Mainly me - Jan Loxley Blount - I'm an OAP, a Carer for two children (now young adults) with additional needs mainly because of health difficulties. In 1999 we were wrongfully placed on the Child Protection Register for 6 months because of misrepresentation by schools, GP & social services of Autism Spectrum Difficulties & Differences & ME / CFS.
Our case was the main trigger for the 2001 House of Lords Debate on false & misleading accusation of child abuse. Earl Howe said that our story introduced him to a 'parrallel world'.
Parents Protecting Children UK was formed by Charles Pragnell, myself & others with the support and encouragement of others including the dramatist Arnold Wesker, the then Bishop of Bradwell Rt Rev Laurie Green, the Countess of Mar, Earl Howe & others.
I'm a former teacher and children's work trainer & advocate. In 1979 International Year of the Child I headed the national initiative on Latchkey Children which laid down the basis of most of the current after school & holiday provision.
Parents Protecting Children UK ALSO HAS A WEBSITE - sadly out of date but with some gems of info in the documents section. http://www.parents-protecting-children.org.uk/
Our family story moves on - when my daughter reached 18 in 2012, medical professionals woke up and realised that she had a number of potentially serious ongoing health problems which began c 2001 but remained undiagnosed and untreated, because nobody was willing to investigate her brother's younger sister in case their mum really might have MSBP / FII as per the 1999 false accusations.

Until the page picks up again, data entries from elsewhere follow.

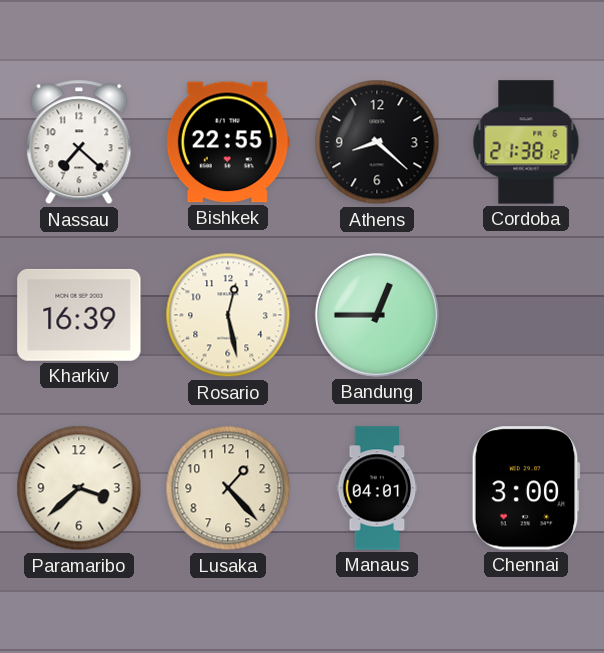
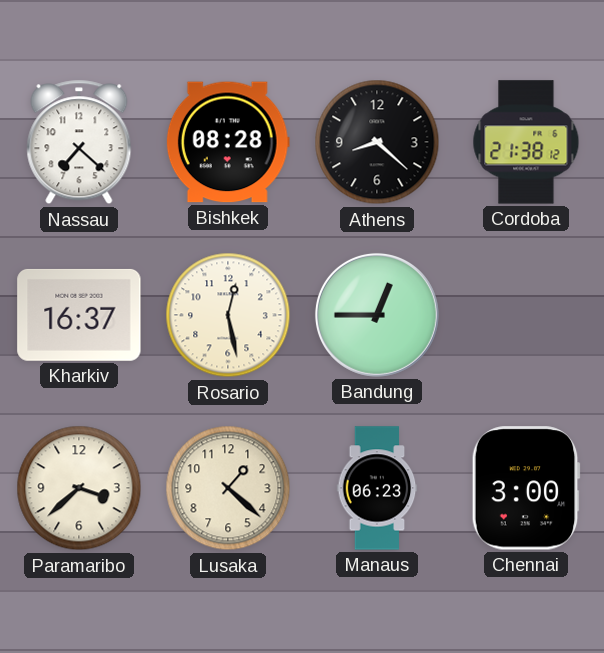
Bishkek: 22:55 -> 08:28
Kharkiv: 16:39 -> 16:37
Lusaka: 1:23 -> 1:22
Manaus: 04:01 -> 06:23
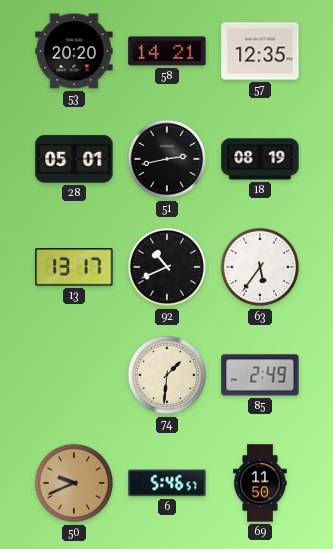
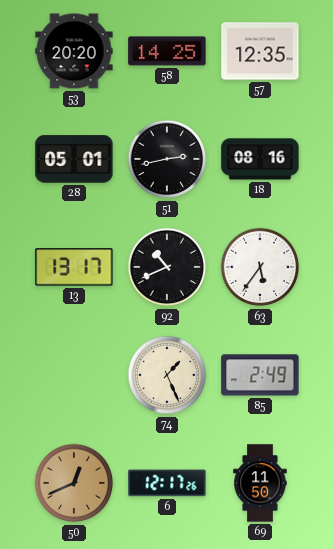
58: 14:21 -> 14:25
18: 08:19 -> 08:16
74: 1:31 -> 1:26
50: 9:41 -> 12:41
6: 5:46 -> 12:17
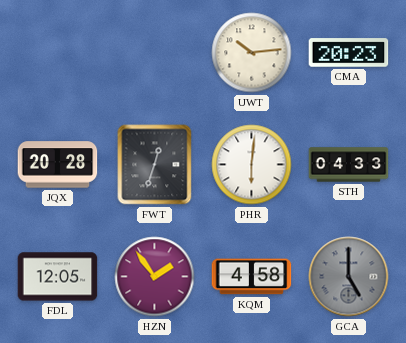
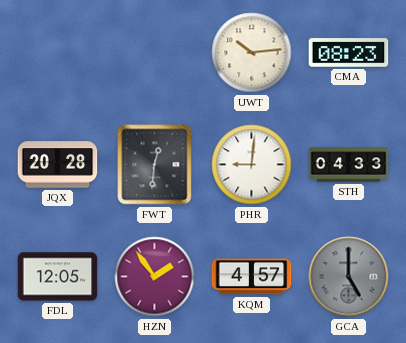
CMA: 20:23 -> 08:23
FWT: 12:33 -> 12:31
PHR: 6:01 -> 9:01
KQM: 4:58 -> 4:57
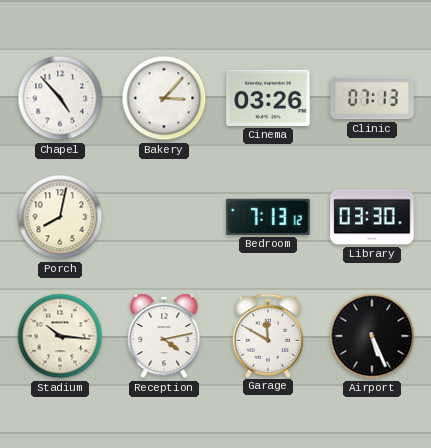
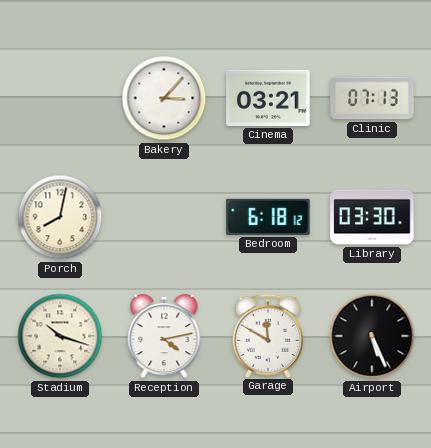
Chapel: 4:53 -> none
Cinema: 03:26 -> 03:21
Bedroom: 7:13 -> 6:18
Stadium: 10:16 -> 10:18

She is the most serious victim of social services wrongful intrusion into our lives based on her brother's difficulties. It may be that with appropriate medication she could have had a much more normal school and social life through her teenage years! We are still amidst investigations and increasingly angry!

Sunday, 9 June 2013

IF GARDEN

Had a short time in Hyde Park in the sun on the way home from the A&GF Show. Couldn't park then realised that the car in front was about to move, then realised that the person getting in was the wonderful Maria Nash, who had a paper flower / windmill from the IF garden - from the media event about food poverty and tax evasion earlier in the day. She updated me about the politics of care in Barnet. So after we'd used her parking space we too found the vast IF garden - so vibrant! We came home with 6 flowers - there were thousands of them seemingly being pulled up and binned. Several children were having the time of their lives running about amongst them and jumping over them. IF IF IF only there was more sharing and less tax evasion and inequality so that everyone could have what they needed.

Mary, Mrs Humphrey Ward

Mary, Mrs Humphrey Ward Radio 4 has just been discussing her opposition to women's suffrage. She was a well connected, accomplished Victorian Novelist, who used her family and social links, with their associated access to philanthropic wealth, to provide for the poor, especially women & children in central London.   She was actively involved in community education and in childcare / children's play.  It's a pity that all this has been forgotten because of her opposition to the vote.   One of the best adult education colleges near Holborn still bears her name. Its nearby original site is now a conference venue known as Mary Ward House.  One fascinating anecdote is that quite coincidentally both her London family home and her country pile near Tring (where she dug up the formal gardens to grow  veggies in the war) were later owned by the guy who ran the Playboy bunny club!